[Dataset records — start]
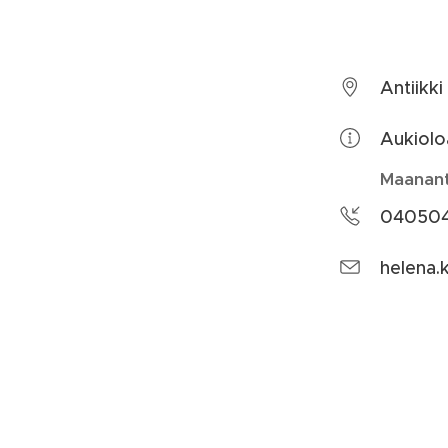
Antiikki
Aukiolo
Maananta
04050
helena.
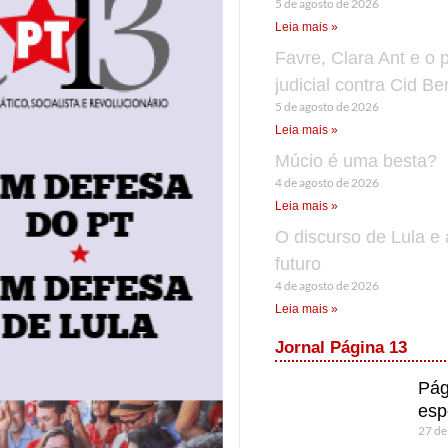
5 de agosto de 2026
Leia mais »
Favre, Clara Ant e o 
judicial contra Cid B
5 de agosto de 2026
Leia mais »
Múcio é uma besta?
4 de agosto de 2026
Leia mais »
O discurso de Lula e 
futuro
4 de agosto de 2026
Leia mais »
Jornal Página 13
Pág
esp
27 de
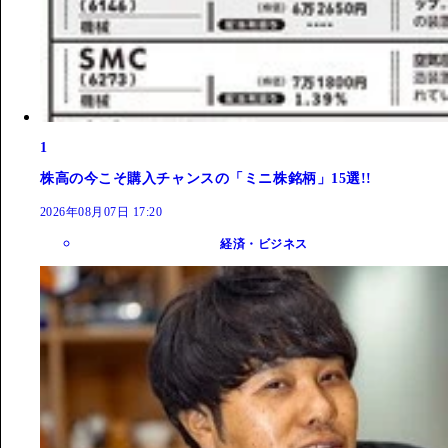
1
株高の今こそ購入チャンスの「ミニ株銘柄」15選!!
2026年08月07日 17:20
経済・ビジネス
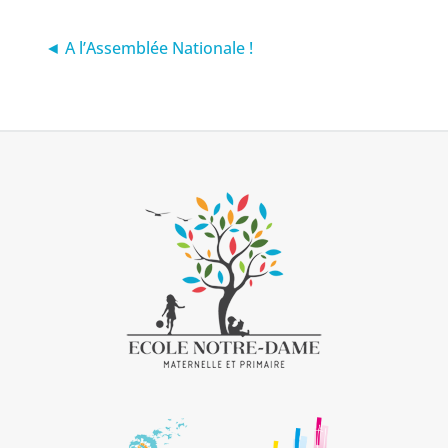
◄ A l’Assemblée Nationale !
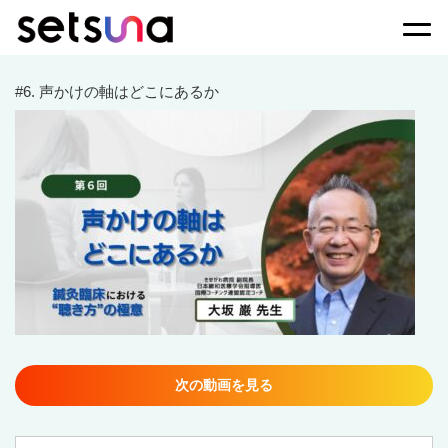
Togg
#6. 声かけの軸はどこにあるか
次の動画を見る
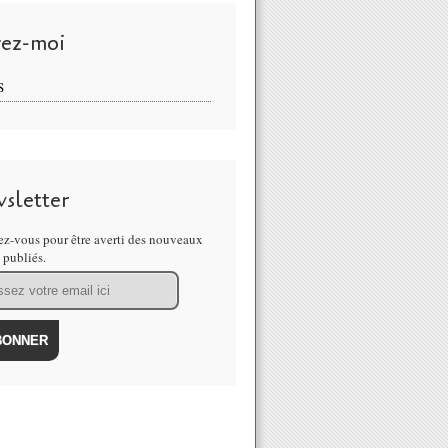
vez-moi
S
sletter
z-vous pour être averti des nouveaux
s publiés.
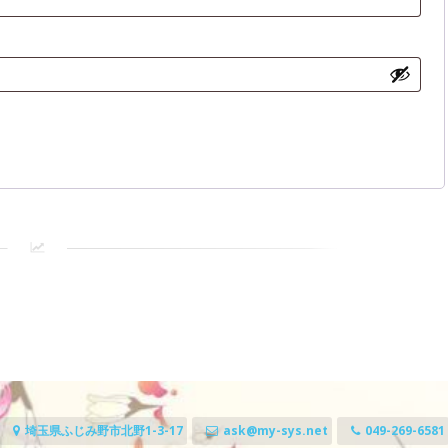
埼玉県ふじみ野市北野1-3-17
ask@my-sys.net
049-269-6581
[Dataset records — finish]
- **Task prompt**
Could you set down the material above word for word while dropping its pictures?

- **Solution to the exercise**
Antiikki
Aukiolo
Maananta
04050
helena.
5 de agosto de 2026
Leia mais »
Favre, Clara Ant e o 
judicial contra Cid B
5 de agosto de 2026
Leia mais »
Múcio é uma besta?
4 de agosto de 2026
Leia mais »
O discurso de Lula e 
futuro
4 de agosto de 2026
Leia mais »
Jornal Página 13
Pág
esp
27 de
1
株高の今こそ購入チャンスの「ミニ株銘柄」15選!!
2026年08月07日 17:20
経済・ビジネス
◄ A l’Assemblée Nationale !
Togg
#6. 声かけの軸はどこにあるか
次の動画を見る
vez-moi
S
sletter
z-vous pour être averti des nouveaux
s publiés.
埼玉県ふじみ野市北野1-3-17
ask@my-sys.net
049-269-6581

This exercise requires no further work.